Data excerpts
----
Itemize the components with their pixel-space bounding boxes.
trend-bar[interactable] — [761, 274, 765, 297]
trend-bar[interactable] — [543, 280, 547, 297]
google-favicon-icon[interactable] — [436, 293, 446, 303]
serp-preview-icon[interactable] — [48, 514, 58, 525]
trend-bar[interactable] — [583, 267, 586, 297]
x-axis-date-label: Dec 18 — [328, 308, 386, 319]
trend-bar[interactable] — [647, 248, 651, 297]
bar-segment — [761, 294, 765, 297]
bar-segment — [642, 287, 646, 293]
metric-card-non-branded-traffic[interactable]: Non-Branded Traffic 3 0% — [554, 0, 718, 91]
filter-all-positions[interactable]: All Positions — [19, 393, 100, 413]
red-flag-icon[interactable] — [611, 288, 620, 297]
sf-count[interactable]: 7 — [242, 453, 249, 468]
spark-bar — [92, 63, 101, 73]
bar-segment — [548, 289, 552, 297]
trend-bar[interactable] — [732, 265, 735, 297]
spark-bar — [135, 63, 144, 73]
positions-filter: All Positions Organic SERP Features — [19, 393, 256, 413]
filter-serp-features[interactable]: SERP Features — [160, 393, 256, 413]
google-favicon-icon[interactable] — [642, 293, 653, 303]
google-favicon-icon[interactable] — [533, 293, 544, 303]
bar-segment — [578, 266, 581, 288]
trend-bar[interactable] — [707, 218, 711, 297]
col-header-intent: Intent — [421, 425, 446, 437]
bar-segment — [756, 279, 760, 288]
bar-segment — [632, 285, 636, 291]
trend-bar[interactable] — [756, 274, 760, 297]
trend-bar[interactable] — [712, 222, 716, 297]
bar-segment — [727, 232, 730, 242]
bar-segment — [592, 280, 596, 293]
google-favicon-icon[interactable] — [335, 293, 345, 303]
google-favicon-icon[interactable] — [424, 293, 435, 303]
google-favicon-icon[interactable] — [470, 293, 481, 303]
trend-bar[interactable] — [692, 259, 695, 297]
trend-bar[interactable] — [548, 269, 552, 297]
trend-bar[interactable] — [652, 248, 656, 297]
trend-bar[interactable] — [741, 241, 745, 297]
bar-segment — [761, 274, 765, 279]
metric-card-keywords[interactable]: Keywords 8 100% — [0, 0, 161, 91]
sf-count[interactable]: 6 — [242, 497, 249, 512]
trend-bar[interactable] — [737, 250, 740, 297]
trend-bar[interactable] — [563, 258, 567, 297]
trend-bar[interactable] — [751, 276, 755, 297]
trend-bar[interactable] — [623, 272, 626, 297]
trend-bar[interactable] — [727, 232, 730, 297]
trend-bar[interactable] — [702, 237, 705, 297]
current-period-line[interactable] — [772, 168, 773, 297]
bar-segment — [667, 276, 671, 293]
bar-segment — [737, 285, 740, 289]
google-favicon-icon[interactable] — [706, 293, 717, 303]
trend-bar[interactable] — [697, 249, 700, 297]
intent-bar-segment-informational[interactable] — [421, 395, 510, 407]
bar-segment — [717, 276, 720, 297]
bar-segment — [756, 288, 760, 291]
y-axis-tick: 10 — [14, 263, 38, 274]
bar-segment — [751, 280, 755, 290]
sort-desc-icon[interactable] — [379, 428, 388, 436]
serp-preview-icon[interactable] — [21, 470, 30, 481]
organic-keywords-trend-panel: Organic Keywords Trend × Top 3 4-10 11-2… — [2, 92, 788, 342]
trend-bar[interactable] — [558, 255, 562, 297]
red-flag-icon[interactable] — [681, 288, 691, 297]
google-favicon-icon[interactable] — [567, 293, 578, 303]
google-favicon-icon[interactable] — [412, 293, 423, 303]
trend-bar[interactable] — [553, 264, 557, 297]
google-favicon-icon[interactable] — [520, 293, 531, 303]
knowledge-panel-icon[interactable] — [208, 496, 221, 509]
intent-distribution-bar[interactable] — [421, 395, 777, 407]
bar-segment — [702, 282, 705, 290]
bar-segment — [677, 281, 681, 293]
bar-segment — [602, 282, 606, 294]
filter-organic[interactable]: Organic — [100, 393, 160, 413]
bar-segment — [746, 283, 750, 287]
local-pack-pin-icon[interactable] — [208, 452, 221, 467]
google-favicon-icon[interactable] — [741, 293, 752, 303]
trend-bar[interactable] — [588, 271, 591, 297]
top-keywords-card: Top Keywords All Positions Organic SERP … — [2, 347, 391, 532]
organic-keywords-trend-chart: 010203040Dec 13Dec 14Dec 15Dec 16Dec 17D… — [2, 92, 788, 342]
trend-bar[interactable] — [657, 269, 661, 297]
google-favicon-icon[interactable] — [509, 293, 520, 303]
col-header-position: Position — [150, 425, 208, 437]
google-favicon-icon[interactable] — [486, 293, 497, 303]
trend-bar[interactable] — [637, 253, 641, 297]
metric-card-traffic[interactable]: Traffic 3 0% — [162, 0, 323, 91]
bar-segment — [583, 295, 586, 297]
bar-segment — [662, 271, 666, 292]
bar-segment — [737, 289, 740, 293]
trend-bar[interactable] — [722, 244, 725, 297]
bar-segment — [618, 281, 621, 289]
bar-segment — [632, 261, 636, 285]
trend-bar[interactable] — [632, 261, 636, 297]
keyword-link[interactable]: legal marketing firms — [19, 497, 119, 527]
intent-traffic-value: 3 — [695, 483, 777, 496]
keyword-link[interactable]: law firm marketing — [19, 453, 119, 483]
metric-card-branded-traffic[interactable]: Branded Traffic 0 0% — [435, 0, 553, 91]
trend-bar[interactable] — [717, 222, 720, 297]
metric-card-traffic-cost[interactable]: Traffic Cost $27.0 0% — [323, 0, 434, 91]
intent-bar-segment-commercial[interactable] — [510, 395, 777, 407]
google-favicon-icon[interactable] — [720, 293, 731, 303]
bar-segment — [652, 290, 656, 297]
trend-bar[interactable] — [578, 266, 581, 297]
----
_Work item_:
Go through the data and show each line that holds "filter".

_Solution_:
filter-all-positions[interactable]: All Positions — [19, 393, 100, 413]
positions-filter: All Positions Organic SERP Features — [19, 393, 256, 413]
filter-serp-features[interactable]: SERP Features — [160, 393, 256, 413]
filter-organic[interactable]: Organic — [100, 393, 160, 413]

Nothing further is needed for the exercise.